Segment Start: Data supplied

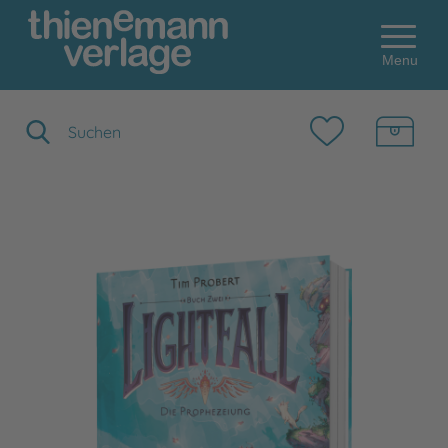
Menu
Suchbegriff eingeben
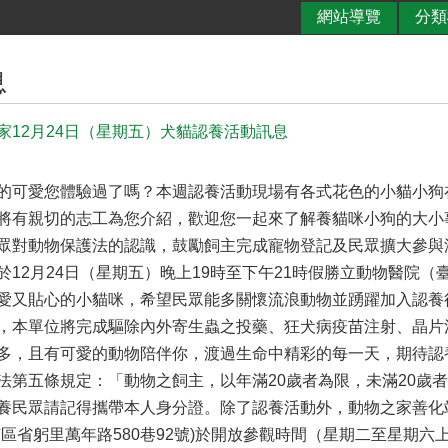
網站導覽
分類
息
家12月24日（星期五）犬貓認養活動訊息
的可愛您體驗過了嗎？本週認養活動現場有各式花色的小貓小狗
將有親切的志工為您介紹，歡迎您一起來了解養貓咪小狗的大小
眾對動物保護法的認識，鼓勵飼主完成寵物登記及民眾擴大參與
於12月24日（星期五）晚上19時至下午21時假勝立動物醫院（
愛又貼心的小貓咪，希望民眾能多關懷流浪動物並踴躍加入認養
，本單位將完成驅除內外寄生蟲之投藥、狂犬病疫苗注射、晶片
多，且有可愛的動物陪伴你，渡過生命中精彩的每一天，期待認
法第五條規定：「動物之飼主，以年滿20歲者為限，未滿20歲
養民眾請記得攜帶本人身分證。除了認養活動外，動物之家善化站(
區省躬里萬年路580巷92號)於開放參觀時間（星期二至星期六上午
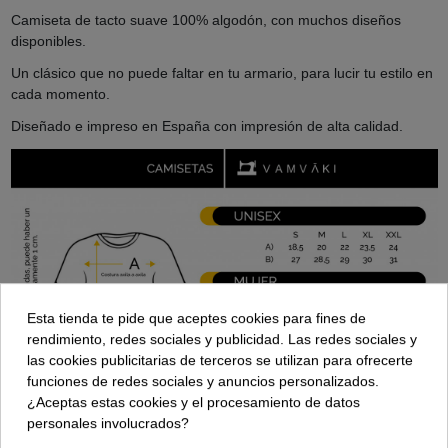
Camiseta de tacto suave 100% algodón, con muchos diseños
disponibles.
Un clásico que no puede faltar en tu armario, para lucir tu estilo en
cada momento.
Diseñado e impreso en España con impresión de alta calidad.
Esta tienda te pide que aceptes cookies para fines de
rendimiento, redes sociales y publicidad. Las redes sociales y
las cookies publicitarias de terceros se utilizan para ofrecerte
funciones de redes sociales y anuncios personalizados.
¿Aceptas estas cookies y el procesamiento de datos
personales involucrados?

Segment End: Data supplied

*Brief*
Each line of the material that has "cookies" in it should be counted; reply with that number alone.

*Exercise solution*
3